Anyone whose pulse flared too bright, too fast, too slow, or too uneven risked endangering themselves and all the other Plugz - or at least this is what she had been told. This is what the Grid was there for. So #175 took a deep breath, and for the rest of the day tried her best to match the steady beat of the Grid.

That same evening, after the whole household had settled, CryptoPlug #175 peered from her socket at the dimly lit streets. The shadows of the alleys stretched long across the cobblestones, and the drip of water from the pipes echoed like distant footsteps. Then, suddenly, a figure sprang from the alley, sparks of orange and yellow crackling along its limbs.

It landed just within the line of sight of the kitchen window, the air around it humming with energy. #175’s circuits stuttered, a jolt of alarm running through her. By the currents… a Misfit! she whispered, frozen, every pulse of her regulated charge quickening as the intruder’s presence hung in the night like a live wire.

Blocky Misfits were the ones everyone was warned about: unstable, dangerous. No one wanted to get too close.

“You feel it, don’t you?” - #1’s voice rumbled, low and slow like a distant storm. 

#175 stuttered. “I… I don’t know what you mean.” 

For a moment, his energy gently dimmed. 

You’re scared of it. Everyone is at first,” #1 said, head tilted as he examined her expression. Then he added, “You don’t have to understand it. Just trust it.

#175’s circuits thrummed nervously. Something about the way he existed without an assigned object made her pulse leap in ways she hadn’t expected.

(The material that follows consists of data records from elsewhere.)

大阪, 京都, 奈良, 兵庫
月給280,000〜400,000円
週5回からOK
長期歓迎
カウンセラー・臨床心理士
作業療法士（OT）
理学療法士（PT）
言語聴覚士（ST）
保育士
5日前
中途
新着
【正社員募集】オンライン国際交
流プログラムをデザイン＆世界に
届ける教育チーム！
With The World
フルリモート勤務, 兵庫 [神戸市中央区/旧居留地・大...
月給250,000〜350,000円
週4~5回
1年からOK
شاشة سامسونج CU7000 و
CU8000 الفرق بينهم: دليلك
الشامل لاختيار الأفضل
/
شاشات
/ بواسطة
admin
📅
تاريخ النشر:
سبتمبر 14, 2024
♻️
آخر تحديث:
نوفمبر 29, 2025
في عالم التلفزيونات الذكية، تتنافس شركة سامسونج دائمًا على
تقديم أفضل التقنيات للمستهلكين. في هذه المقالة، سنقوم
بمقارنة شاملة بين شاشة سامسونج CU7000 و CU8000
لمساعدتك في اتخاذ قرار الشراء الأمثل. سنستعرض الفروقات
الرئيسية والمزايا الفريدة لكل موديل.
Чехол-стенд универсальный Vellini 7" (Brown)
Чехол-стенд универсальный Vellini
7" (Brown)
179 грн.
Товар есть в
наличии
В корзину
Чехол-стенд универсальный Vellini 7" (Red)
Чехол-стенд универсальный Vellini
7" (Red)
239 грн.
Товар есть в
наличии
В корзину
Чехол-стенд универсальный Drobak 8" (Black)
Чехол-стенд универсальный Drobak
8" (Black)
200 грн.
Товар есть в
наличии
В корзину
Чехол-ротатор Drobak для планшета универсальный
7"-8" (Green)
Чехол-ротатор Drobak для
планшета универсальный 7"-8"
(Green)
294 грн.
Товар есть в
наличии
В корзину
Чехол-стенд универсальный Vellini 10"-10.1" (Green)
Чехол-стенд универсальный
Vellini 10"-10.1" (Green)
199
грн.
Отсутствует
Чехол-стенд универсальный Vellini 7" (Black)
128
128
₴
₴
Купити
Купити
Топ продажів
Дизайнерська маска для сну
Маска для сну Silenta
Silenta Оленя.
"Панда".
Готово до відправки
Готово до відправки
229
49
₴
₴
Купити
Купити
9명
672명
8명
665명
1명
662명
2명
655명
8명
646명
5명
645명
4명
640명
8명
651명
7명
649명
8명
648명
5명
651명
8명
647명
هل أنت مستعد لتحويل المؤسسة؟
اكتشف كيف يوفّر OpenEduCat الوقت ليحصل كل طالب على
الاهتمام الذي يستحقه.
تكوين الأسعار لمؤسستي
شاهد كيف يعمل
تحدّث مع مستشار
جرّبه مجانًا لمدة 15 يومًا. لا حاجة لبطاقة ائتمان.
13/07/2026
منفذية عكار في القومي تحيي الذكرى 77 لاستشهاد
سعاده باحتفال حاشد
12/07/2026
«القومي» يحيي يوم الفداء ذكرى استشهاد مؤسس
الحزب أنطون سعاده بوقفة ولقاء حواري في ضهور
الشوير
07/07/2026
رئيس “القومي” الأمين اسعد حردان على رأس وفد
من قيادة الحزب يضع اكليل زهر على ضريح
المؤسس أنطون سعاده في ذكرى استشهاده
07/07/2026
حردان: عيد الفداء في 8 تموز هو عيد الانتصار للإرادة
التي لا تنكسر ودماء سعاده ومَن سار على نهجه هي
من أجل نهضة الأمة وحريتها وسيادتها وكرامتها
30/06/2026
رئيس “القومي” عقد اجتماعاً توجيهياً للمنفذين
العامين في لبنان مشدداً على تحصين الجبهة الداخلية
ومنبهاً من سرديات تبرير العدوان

The next morning, like every morning, Ion woke up in perfect rhythm. Or at least that’s how it had been since the Grid took charge.

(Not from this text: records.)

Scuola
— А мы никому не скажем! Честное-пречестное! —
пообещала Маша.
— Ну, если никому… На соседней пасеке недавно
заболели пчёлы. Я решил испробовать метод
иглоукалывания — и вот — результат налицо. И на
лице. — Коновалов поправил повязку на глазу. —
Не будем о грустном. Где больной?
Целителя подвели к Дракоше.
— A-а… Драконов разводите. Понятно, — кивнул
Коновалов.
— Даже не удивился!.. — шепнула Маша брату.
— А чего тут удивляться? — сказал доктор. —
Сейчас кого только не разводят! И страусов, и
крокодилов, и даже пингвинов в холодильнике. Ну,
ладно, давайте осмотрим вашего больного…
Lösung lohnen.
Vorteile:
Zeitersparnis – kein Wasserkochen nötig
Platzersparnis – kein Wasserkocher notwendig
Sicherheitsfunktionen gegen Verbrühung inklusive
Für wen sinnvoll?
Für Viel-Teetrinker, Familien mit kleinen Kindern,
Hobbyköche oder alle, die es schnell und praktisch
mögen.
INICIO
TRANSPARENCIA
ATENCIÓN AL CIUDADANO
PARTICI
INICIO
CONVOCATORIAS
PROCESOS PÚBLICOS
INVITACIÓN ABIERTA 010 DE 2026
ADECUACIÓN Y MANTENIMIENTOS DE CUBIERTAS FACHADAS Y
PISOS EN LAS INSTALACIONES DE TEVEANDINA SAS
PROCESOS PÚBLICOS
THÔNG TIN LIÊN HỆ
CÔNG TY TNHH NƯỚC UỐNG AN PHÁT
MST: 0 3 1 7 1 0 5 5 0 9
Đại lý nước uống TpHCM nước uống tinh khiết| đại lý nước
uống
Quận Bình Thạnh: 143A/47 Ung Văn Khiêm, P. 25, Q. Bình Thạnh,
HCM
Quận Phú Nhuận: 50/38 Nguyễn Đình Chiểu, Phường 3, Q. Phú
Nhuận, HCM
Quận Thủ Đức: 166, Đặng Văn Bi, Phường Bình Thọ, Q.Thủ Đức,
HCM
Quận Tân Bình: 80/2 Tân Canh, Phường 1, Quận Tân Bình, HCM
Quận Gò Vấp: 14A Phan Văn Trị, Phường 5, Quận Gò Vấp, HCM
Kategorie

The Grid promised safety, efficiency, and order to all Plugz: no more blackouts, no more short circuits, no sparks snapping in the air, no more lost signals. It had built towers, anchored sockets to every Plug, and installed regulators that hummed along the streets, sending pulses to keep every heartbeat in perfect rhythm. Streets were lit night and day by the ceaseless blink of holographic ads: 

“Stay connected to your sockets. Keep the rhythm. In this way, you will never fade.” 

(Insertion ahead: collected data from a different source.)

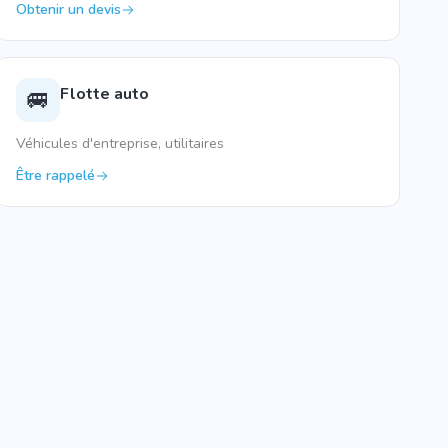
Obtenir un devis
Flotte auto
🚐
Véhicules d'entreprise, utilitaires
Être rappelé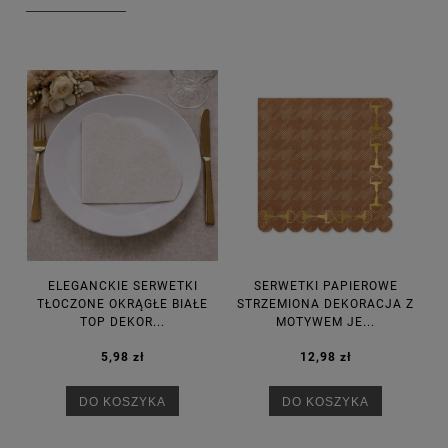
ELEGANCKIE SERWETKI
SERWETKI PAPIEROWE
TŁOCZONE OKRĄGŁE BIAŁE
STRZEMIONA DEKORACJA Z
TOP DEKOR...
MOTYWEM JE...
5,98 zł
12,98 zł
DO KOSZYKA
DO KOSZYKA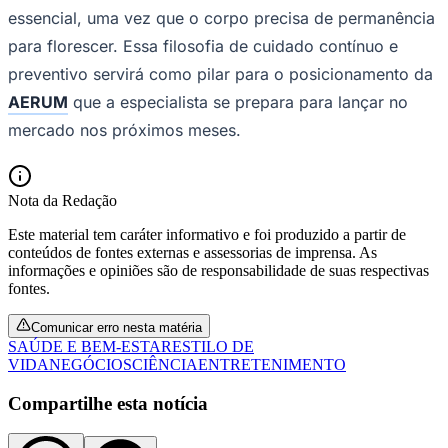
essencial, uma vez que o corpo precisa de permanência
para florescer. Essa filosofia de cuidado contínuo e
preventivo servirá como pilar para o posicionamento da
AERUM
que a especialista se prepara para lançar no
mercado nos próximos meses.
Nota da Redação
Palmeiras
Este material tem caráter informativo e foi produzido a partir de
conteúdos de fontes externas e assessorias de imprensa. As
informações e opiniões são de responsabilidade de suas respectivas
fontes.
Comunicar erro nesta matéria
SAÚDE E BEM-ESTAR
ESTILO DE
VIDA
NEGÓCIOS
CIÊNCIA
ENTRETENIMENTO
Compartilhe esta notícia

Everything pulsed to the same rhythm, the perfect rhythm of the Central Grid. 

And so, the Plugz obeyed. They plugged in. They worked. They recharged. They repeated. Most had forgotten what life had been like before the Grid. Only a few older CryptoPlugz remembered what lightning splitting the sky looked like, or the shimmering colors of auroras dancing above in the night. In some faraway cities, these could still sometimes be seen and felt. Plugz now needed the Grid to survive, to feel safe, to organize the energy they couldn’t otherwise control.

Decades ago, Ion had been alive in a way that went beyond the Grid. It pulsed with a raw, chaotic energy known as the Pulse, a current that ran through the city’s underground and even through the CryptoPlugz themselves. 

And year after year the Pulse was slowly fading. Blocky Misfits had long tried to warn the other CryptoPlugz: “You will fade away only if you stop feeling the Pulse. You must not fear what you can’t control. You must not resist it ” But the Grid responded by tightening its grip, drowning out the currents that refused control. Layer by layer. It built towers that pierced the sky, each one humming with a rhythm that overpowered the Pulse. It replaced old conduits with wires that allowed no wandering flow. Regulators were installed on every street, drowning out the Pulse’s unevenness with their perfect beat. The Recharging Ceremony trained the Plugz to pulse along with the rhythm. Inspectors watched carefully, helping every Plug’s pulse stay steady. The signs filled the air with soft frequencies that made any Plug who lingered beneath them feel safe.